Kimi medyumluk yaparak, kimi fal bakarak, kimi tarot kartları açarak, kimi yıldızlara bakarak, kimi transa geçerek, kimi rüyaya yatarak, kimi de sayılarla oynayarak geleceği bildiklerini iddia etmişlerdir. Genellikle öyküleri de benzerdir. Ya çok çirkin ya gözleri kör ya çok detaycı ve konuşarak karşısındakini etkileme yeteneğine sahip olan kişiler. Çocukluklarında dışlanmış, ileriki yaşlarda suçlanmış ya da başlarına kötü şeyler gelmişse de; bir süre sonra saraylarda krallar ve kraliçelerin en yakınlarında yer almışlar. Bazılarının kitapları ya da onlara ithaf edilen yazılı metinleri var. Şiirsel dil kullanıyorlar. Yazdıkları öylesine anlaşılmaz ki, herkes istediği her anlamı yükleyebilir. Bu yüzden her yılbaşında kahinlerin ülkemiz için hangi kehanetlerde bulundukları medyanın öncelikli konularındandır. Aslında hepsi saçmalıktır. Ama bir sektör haline geldiğinden yaygınca tüketilen iyi vakit geçirten ilginç zararsız hikayeler olarak ortada durmalarının pek çok kişi için bir sakıncası yoktur.
Genel olarak kahinlik diye adlandırdığımız bu eylemlerin birçok kolu ve dalı olduğundan bahsetmiştim. Kralların en yakınında bulunup kehanet ve din soslu manipülasyon ile onları etkileri altına alan çok karizmatik Mazdek ve Rasputin’den bahsetmezsek anlatımız eksik kalır. 5. Yüzyılda İran’da yaşamış olan Mazdek hava ve su gibi malların ve kadınların da insanlarca ücretsiz ve eşit olarak paylaşılması gerektiğini ileri sürerek, dönemin hükümdarı Kevat’ı etkisi altına almış biri. Diğer entrikalarını bir kenara bırakırsak inancı uğruna hükümdar Kavat’ın eşini ortak kullanmaya ikna etmesi ile günümüzde argo bir hakaret olarak kullanılan “kavat” sözcüğünü dilimize kazandıran kişidir. Rasputin de meslektaşı Mazdek’le benzer bir yaşamı 19.yüzyılda Rus Romanov hanedanının sarayında kurar.
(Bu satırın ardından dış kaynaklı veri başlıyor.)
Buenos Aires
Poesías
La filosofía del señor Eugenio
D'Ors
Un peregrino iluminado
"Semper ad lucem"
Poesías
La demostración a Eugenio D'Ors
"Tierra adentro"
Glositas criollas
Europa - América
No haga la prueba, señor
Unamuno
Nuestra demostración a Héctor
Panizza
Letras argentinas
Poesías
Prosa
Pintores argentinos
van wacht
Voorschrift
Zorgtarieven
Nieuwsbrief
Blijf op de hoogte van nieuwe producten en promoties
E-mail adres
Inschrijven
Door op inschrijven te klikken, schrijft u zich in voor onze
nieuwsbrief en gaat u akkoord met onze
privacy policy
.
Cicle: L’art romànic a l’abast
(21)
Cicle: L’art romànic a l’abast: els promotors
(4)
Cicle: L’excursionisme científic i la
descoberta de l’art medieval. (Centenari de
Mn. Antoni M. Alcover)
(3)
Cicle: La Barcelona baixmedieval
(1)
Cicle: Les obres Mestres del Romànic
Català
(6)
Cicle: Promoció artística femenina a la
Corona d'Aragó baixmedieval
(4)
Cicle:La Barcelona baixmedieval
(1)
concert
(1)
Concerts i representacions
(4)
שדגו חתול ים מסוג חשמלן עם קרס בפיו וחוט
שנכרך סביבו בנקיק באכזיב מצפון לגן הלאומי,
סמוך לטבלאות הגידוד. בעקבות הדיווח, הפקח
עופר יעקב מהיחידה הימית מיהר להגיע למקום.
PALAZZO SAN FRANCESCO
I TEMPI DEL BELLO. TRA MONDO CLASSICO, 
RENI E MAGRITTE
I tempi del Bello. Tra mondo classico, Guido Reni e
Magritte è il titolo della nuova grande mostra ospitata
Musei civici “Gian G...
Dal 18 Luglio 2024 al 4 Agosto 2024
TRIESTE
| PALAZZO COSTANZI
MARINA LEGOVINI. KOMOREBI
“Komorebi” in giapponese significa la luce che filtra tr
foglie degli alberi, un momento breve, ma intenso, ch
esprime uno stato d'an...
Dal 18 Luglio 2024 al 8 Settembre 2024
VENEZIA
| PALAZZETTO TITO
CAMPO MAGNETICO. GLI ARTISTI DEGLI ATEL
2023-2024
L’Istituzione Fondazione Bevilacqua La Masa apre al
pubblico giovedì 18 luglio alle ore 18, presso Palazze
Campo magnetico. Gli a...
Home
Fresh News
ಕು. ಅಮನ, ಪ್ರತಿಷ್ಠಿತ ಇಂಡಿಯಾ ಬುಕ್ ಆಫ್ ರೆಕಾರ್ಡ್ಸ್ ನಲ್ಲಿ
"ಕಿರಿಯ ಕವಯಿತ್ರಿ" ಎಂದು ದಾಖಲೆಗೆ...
Din, şifacılık, medyumluk, baş danışmanlık derken uyuşturucu ve cinsel sapkınlıklarla dolu hızlı bir yaşam sürer. Onun hanedanlık üzerindeki gücünü hazmedemeyen bir grup soylu tarafından öldürülür. Önce bıçaklı saldırıya uğrar, ölümden döner. İyileştiğinde önce siyanürlü kek ve çay verilir. Ardından siyanürlü şarap verilir. Rasputin hiçbir zehirlenme belirtisi göstermez. En son kafasına üç kurşun sıkarak öldürülür ve nehre atılır.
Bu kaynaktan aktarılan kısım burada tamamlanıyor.